Looking into the diner through the blinds, he could see two figures conversing as Rory shimmied around in the passenger seat and got his attention back with the wave of her hand. Her lips started to move but the sound wasn't registering in his mind as his eyes drifted up and down the sidewalk, wondering what it would've been like back in 1917. Would the diner still be there or the bookstore that caught his eye? Logan had no doubt that Rory had a bookshelf named after her in the shop. He could see her spending all day cooped up in a corner and losing herself in the adventures of Hugo or Dumas. He could even see himself doing that, if he had spent his years growing up in a town like this. A town where, he had a strange feeling, everyone knew everyone; their secrets, their life story, even their middle names.
"Yo, Huntzberger, you listening?" Rory snapped her fingers in front of his face to get his attention back from the past and into the present.
"Yeah, sorry, is that the place?" Logan pointed to the diner just to make sure.
"Yea, that's the place. Look, I know it's midnight and you really don't want to go to history class but since this is Luke and there is history involved, I'm going to give you a short recap," Rory informed him, slipping out of the seatbelt she had over her shoulder still and facing him again. "Luke grew up here, moved away, then moved back when his dad got sick. The diner used to be a hardware store, hence the Williams Hardware sign in front of the diner. Luke didn't like it, well, he liked it, but didn't want to run a hardware store, so he changed it to a diner and the best coffee in the world was born. My mom and Luke have known each other since then. He's more a father to me than my real father is. He took care of me when I had chicken pox for two weeks and my mom was swamped at the Independence Inn, which burnt down a couple of years ago, he helped me move into Yale, he showed up at my high school graduation. Luke, after years of pinning for my mother and secretly wishing that she could be his, finally put his heart on the line and asked her out. She said yes, end of that story."
"That's short?"
"Shorter than the version my mother would tell you. But one more thing before we go in," Rory said as they both slipped out of the tiny import and walked up towards the entrance.
"Yea, Ace."
"Luke acts like my dad because he was practically my dad."

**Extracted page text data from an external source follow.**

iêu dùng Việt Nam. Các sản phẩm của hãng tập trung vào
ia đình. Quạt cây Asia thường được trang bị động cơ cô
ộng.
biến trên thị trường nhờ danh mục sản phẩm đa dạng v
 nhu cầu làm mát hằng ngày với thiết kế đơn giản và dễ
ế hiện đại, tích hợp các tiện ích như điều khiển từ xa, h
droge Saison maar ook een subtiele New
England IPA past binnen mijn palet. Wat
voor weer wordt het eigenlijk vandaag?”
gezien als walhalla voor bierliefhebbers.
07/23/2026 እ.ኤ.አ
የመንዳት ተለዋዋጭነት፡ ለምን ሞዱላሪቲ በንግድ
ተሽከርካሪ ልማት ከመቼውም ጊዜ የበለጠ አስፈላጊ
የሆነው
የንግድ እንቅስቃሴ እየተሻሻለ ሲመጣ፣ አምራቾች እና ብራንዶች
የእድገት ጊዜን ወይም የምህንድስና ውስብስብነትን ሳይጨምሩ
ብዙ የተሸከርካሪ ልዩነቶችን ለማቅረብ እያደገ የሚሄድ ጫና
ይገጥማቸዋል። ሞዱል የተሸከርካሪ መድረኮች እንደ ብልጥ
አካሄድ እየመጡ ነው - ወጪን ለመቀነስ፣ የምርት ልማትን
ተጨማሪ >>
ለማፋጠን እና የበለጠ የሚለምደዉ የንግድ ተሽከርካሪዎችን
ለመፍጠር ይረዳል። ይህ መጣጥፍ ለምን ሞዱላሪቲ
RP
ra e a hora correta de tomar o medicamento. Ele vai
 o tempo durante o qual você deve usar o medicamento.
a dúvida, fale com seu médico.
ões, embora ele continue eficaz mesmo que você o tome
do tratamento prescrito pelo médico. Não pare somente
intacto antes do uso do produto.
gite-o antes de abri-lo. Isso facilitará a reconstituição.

"You just mentioned that, Ace."
"I know, so if he goes all stiff and doesn't acknowledge you that's because he still thinks I'm ten and a princess and that no guy, however cute and charming and rich he may be, isn't good enough for me, it's because he's my father figure."
"You think I'm cute and charming?" A smug appeared on his upper lip and turned into a triumphant smile very fast.
"You're pushing it Huntzberger."
"Ace, I got it. Can we go in now? I'm getting a little cold," he told her, feeling a shiver crawl up his spine as the cool wind continued to get cooler. He saw a shiver run up her spine as well as she shook her shoulder to get rid of it. He smirked as she rolled her eyes at him, probably contemplating why on earth she brought him in the first place, and followed her as she ascended the concrete steps up to her favorite eatery in the entire world.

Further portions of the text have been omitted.